I’ve also been day dreaming about World of Warcraft Classic and remembering a simpler time where people needed to actually show up if they wanted to get some loot. Personal loot may very well be the death of a large number of raiding guilds since much of the incentive to stick with the same group was loot driven. Why would anyone stick with a group if you could just walk into any guild and instantly get gear without having to go through a month long trial period or wait your turn for the most sought after items when your guild is using DKP or loot council? What personal loot does is cater to the casual player and kills social communities that are bound together by their desire to better their characters through raiding. It’s not all bad I guess, since I’m able to pug raid on my alts and not worry about having items I can use ninja’d away from me, which was the big argument for switching to this system. As upsetting as dealing with this unfairness was, it pushed me to create strong ties in a community where I can play with the same people each week and make friends that kept me playing the game. Assuming that personal loot remains a thing going forward, is WoW going to be a strong enough game to keep those casual players playing without the strong social ties that we typically create in raiding guilds?

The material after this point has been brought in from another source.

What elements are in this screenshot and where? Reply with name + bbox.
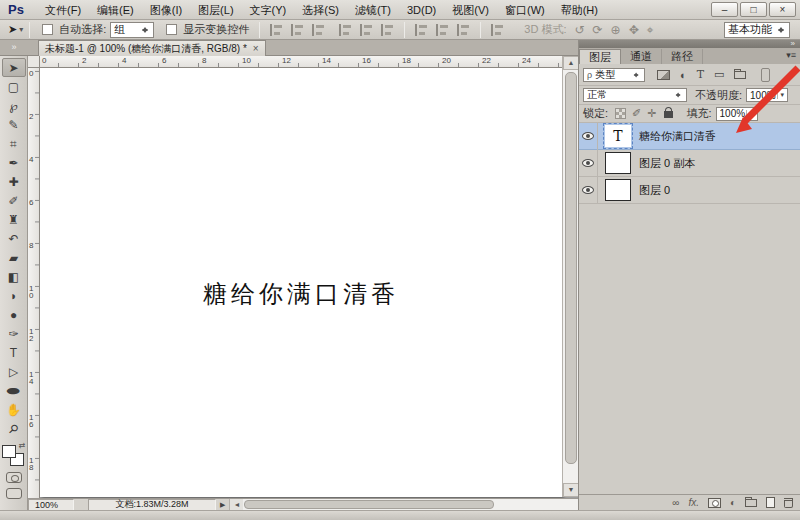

Holiday time of year is hard for raiders. People tend to be busy with family and obligations outside of gaming. Time away from games makes it easier to stay away from games. I told you all a few weeks ago about our successful merger with another guild. We had a collective group of about 35 players but soon found that a lot would leave for one reason or another. While we are not quite as bad on attendance as we were pre-merger, we still are barely scraping by most nights. We lost some great players but from what I can tell, they were half out the door already.
Life has been a bit hectic for me between battling some form of illness going on 7 weeks, work and family. I celebrated both my own and my daughters birthday last week and I’m getting to the point where I’m old enough to not want to advertise my age ;). This holiday will be packed with extended family and Christmas will be a flight back to my home town. I’m missing my lazy summer weekends and hope to get back to that amount of leisure time soon. I hope you all find time to do the things that you want this holiday week! I’ve been thinking about you all lately and hope to be writing more soon.
It’s finally happened! I found the Goldilocks guild that compliments my guild perfectly. This last couple weeks have been exhausting both, looking for that merger candidate and recruiting players at the same time. After all this hard work and long hours spent on the non-game part of the game, we finally get to actually PLAY!
I found these guys by chance. After all the work I went through sorting through guilds on wowprogress.com and looking through logs and tracking down the guild leaders, I happened to see a guy shouting in game that they were looking for players. What stuck out to me was that their play times were very close to when we play. By chance, we also had another long time player that joined these guys earlier in the expansion, so we had that mutual tie.
Within 10 minutes of taking to these guys I decided that I liked them and that they run their group similar to how we run ours. In under an hour we had all the leadership in agreement that we were going to give this a go.
We both decided that we had to go into this with a clear plan. We took our combined people and created our first raid group with basically an even split of players from each guild. Everyone involved in leadership worked fast to get this first group in place. Then we were off to the races!
Our first raid was on a Tuesday and I tried my best to take a step back and let the other guild leadership lead the group through the fight. I talked less than normal and focused on my own performance as a player. I felt a renewed vigor in myself and felt great. I had more fun this night than any other night in the past 6 months in game. I think we all felt this way. Remember how I said that guild recruitment is like dating? I think we found a keeper.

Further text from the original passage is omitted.